As a company that operates multiple hyperscale data centers around the world Google has been on a mission in recent years to cut down on its energy consumption and carbon footprint.
For the first time since the effort began, Google purchased in 2017 enough energy from renewable sources such as wind and solar to exceed the total amount of energy consumed by its data centers around the world.
For each kilowatt-hour of energy that Google consumed—from renewable and non-renewable sources combined—the company purchased a matching amount or more of renewable energy from a wind or solar farm.
To be clear, Google datacenters continued—and will likely continue for some time—to be powered by energy from both non-renewable and renewable sources. But for every kilowatt-hour it consumes Google has started adding a matching kilowatt-hour or more of renewable energy to a power grid somewhere.

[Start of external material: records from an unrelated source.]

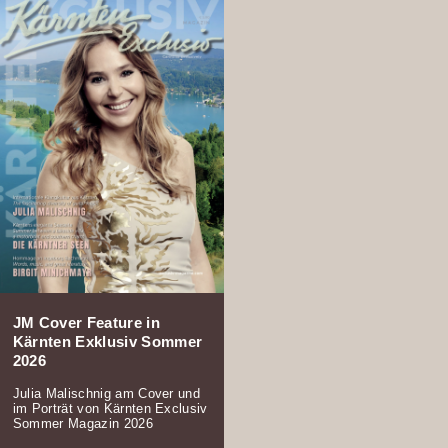
JM Cover Feature in
Kärnten Exklusiv Sommer
2026
Julia Malischnig am Cover und
im Porträt von Kärnten Exclusiv
Sommer Magazin 2026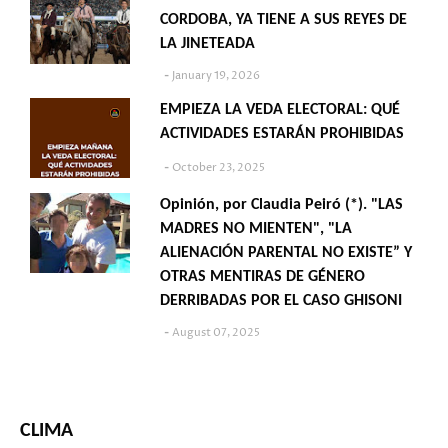
CORDOBA, YA TIENE A SUS REYES DE
LA JINETEADA
January 19, 2026
EMPIEZA LA VEDA ELECTORAL: QUÉ
ACTIVIDADES ESTARÁN PROHIBIDAS
October 23, 2025
Opinión, por Claudia Peiró (*). "LAS
MADRES NO MIENTEN", "LA
ALIENACIÓN PARENTAL NO EXISTE” Y
OTRAS MENTIRAS DE GÉNERO
DERRIBADAS POR EL CASO GHISONI
August 07, 2025
CLIMA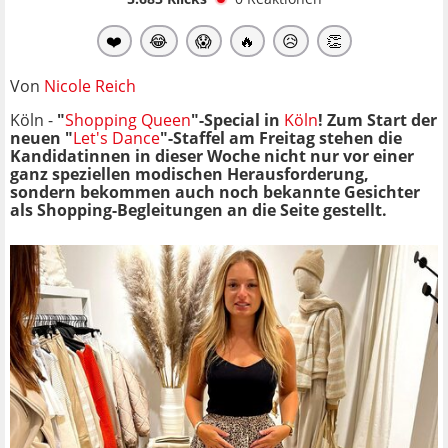
❤️
😂
😱
🔥
😥
👏
Von
Nicole Reich
Köln -
"
Shopping Queen
"-Special in
Köln
! Zum Start der
neuen "
Let's Dance
"-Staffel am Freitag stehen die
Kandidatinnen in dieser Woche nicht nur vor einer
ganz speziellen modischen Herausforderung,
sondern bekommen auch noch bekannte Gesichter
als Shopping-Begleitungen an die Seite gestellt.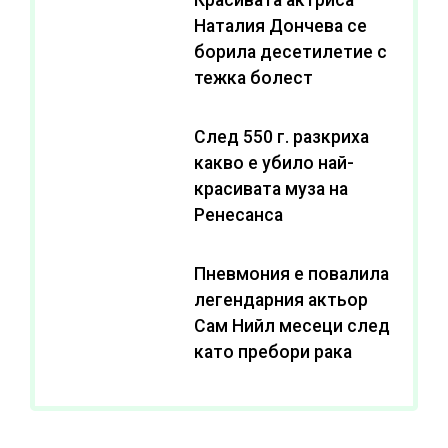
Наталия Дончева се
борила десетилетие с
тежка болест
След 550 г. разкриха
какво е убило най-
красивата муза на
Ренесанса
Пневмония е повалила
легендарния актьор
Сам Нийл месеци след
като пребори рака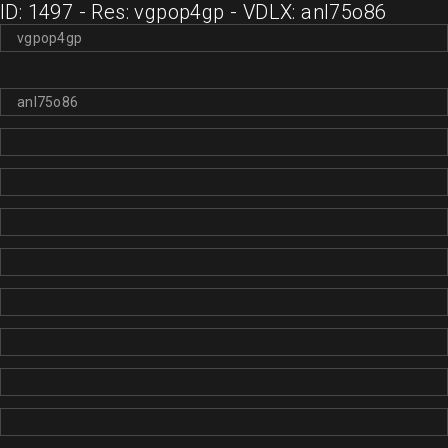
ID: 1497 - Res: vgpop4gp - VDLX: anl75o86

Currently, Google signed contracts to purchase a total 3 gigawatts of power from renewable sources making it the biggest corporate purchaser of renewable energy, Google’s senior vice president of technical infrastructure Urs Holzle claimed in a blog April 4.
“No corporate purchaser buys more renewable energy than we do,” Holzle said. “To date, our renewable energy contracts have led to over $3 billion in new capital investment around the world.”
Starting with a 2010 agreement to buy all electricity from a 114-megawatt wind farm in Iowa, Google has over the years entered into several long-term renewable energy purchase contracts with entities in several countries. The company’s 20 renewable energy projects are spread across the U.S., South America and Europe. Google’s commitment to buy a total of 3GW of wind and solar sourced energy is larger than many major utilities, Holzle has previously pointed out.
In addition to sourcing energy from renewable sources Google has taken other measures in recent years to reduce its carbon footprint. The company has said it eventually wants all of its data centers to be powered exclusively by renewable energy. Many of the new data centers it is building around the world include the use of alternative cooling approaching such as seawater cooling and evaporative cooling.
Google has also committed to exploring the use of artificial intelligence technology to identify opportunities for reducing data center energy usage. Under this effort, the company is developing models for efficient energy use in its data centers using historical data gathered from temperature sensors, pumps and other data center equipment. Over the years, the efforts have resulted in Google’s data centers being 50 percent more power efficient than data centers of comparable size, according to the company.
Google is certainly not alone in its efforts to go green. Amazon too has committed to using 100 percent renewable energy over the next few years. Like Google it has invested in several solar and wind farms that together have the capacity to deliver 2.6GW of energy annually to the grid powering Amazon’s massive data centers across the U.S.
Microsoft, another of Google’s cloud rivals has committed to ensuring that 50 percent of the energy used by its data centers by the end of this year will be from renewable sources. The company has said it hopes to raise that mark to 60 percent early in the next decade.